The changes update test configurations for A30, B200, and H100 GPU systems by excluding the test_trtllm_bench_backend_comparison test from A30 and B200 runs and adding it to H100 runs. The benchmark test was extensively refactored and expanded, introducing new functions for running benchmarks, extracting and validating memory metrics, and comparing backend performance with tolerances.

Changes

Cohort / File(s) Change Summary
A30 GPU test exclusion
tests/integration/test_lists/test-db/l0_a30.yml
Modified the PyTorch pre_merge test selection to exclude test_trtllm_bench_backend_comparison using a -k "not test_trtllm_bench_backend_comparison" filter. No other changes to test lists or logic.
H100 GPU test inclusion
tests/integration/test_lists/test-db/l0_h100.yml
Added unittest/_torch/auto_deploy/unit/singlegpu/test_ad_trtllm_bench.py::test_trtllm_bench_backend_comparison to the PyTorch pre_merge test list for single-GPU H100 Ubuntu systems. No other test changes.
B200 GPU test exclusion
tests/integration/test_lists/test-db/l0_b200.yml
Modified the PyTorch pre_merge test selection to exclude test_trtllm_bench_backend_comparison using a -k "not test_trtllm_bench_backend_comparison" filter. No other changes to test lists or logic.
Benchmark test refactor and expansion
tests/unittest/_torch/auto_deploy/unit/singlegpu/test_ad_trtllm_bench.py
Major refactor: replaced simple benchmark invocation with a comprehensive benchmarking function that runs subprocesses, captures stdout/stderr logs, parses and validates KV cache memory metrics, and compares backend performance with configurable tolerances. Added several helper and validation functions for extracting performance metrics, calculating expected KV cache metrics based on GPU memory, and printing results.

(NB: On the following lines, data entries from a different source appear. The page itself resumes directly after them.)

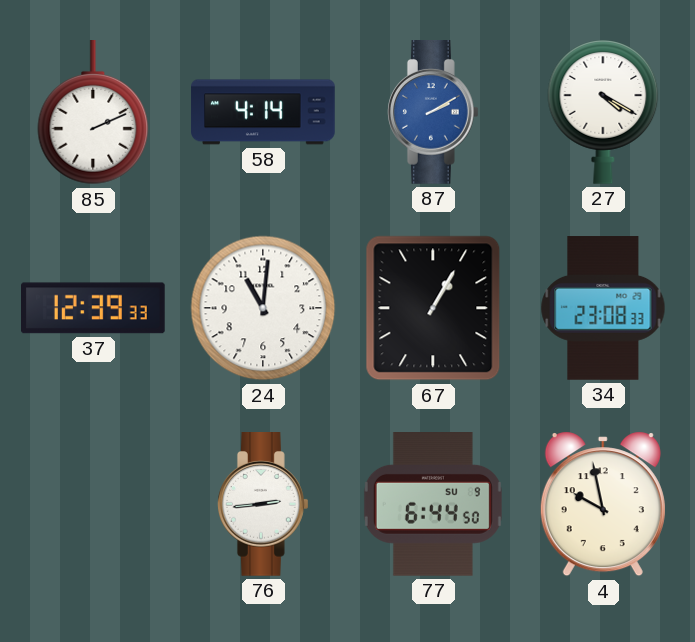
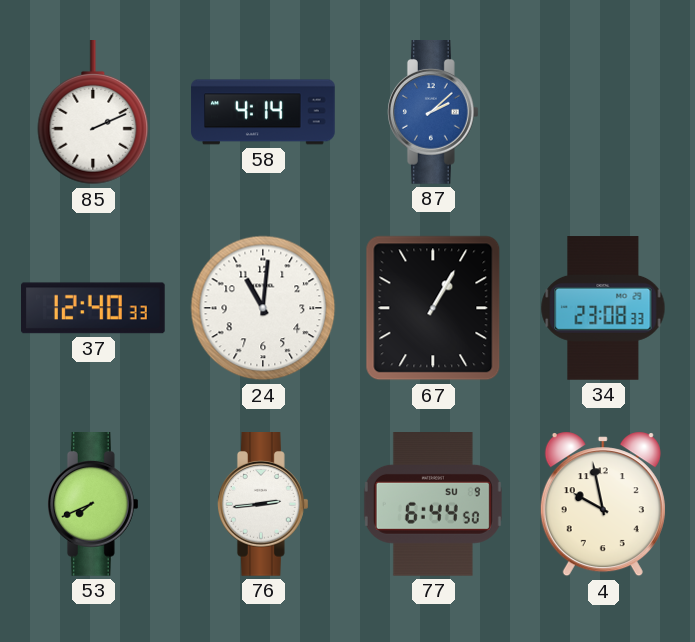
87: 2:10 -> 2:08
27: 4:20 -> none
37: 12:39 -> 12:40
53: none -> 7:41
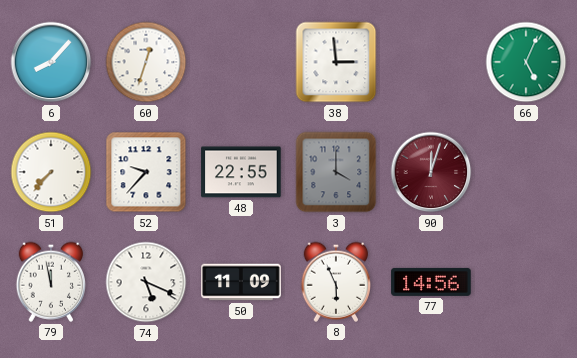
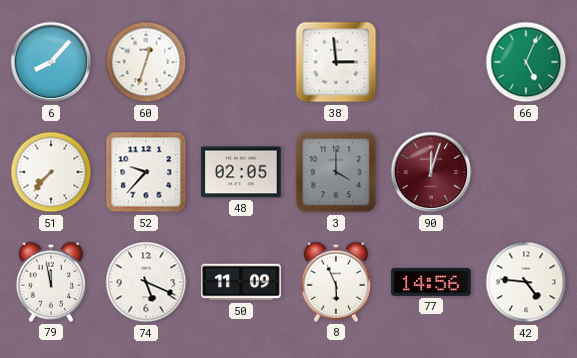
48: 22:55 -> 02:05
42: none -> 4:46
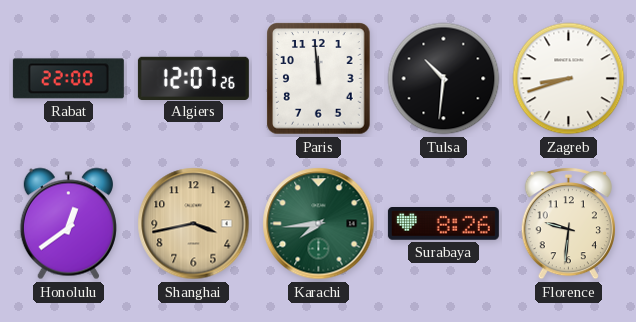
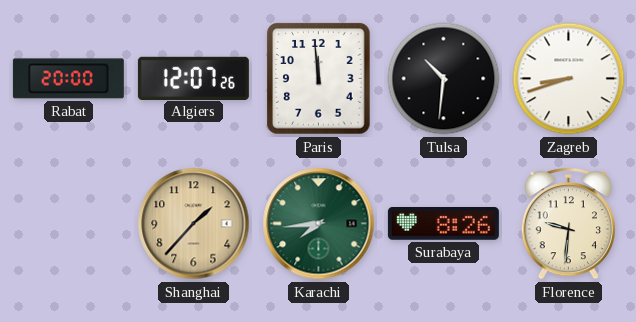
Rabat: 22:00 -> 20:00
Honolulu: 12:39 -> none
Shanghai: 3:43 -> 1:37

Introduced a unified comparison test supporting backend and golden reference modes. Updated the original test to write extra_llm_api_options.yaml instead of model_kwargs.yaml. Added a new backend comparison test with a pytest marker to disable parallel execution.

Sequence Diagram(s)

sequenceDiagram
    participant TestRunner as Pytest
    participant Benchmark as run_benchmark()
    participant Subprocess as trtllm_bench subprocess
    participant Parser as parse_kv_cache_metrics()
    participant Validator as validate_kv_cache_metrics_dynamic()
    participant Comparator as compare_backends_performance()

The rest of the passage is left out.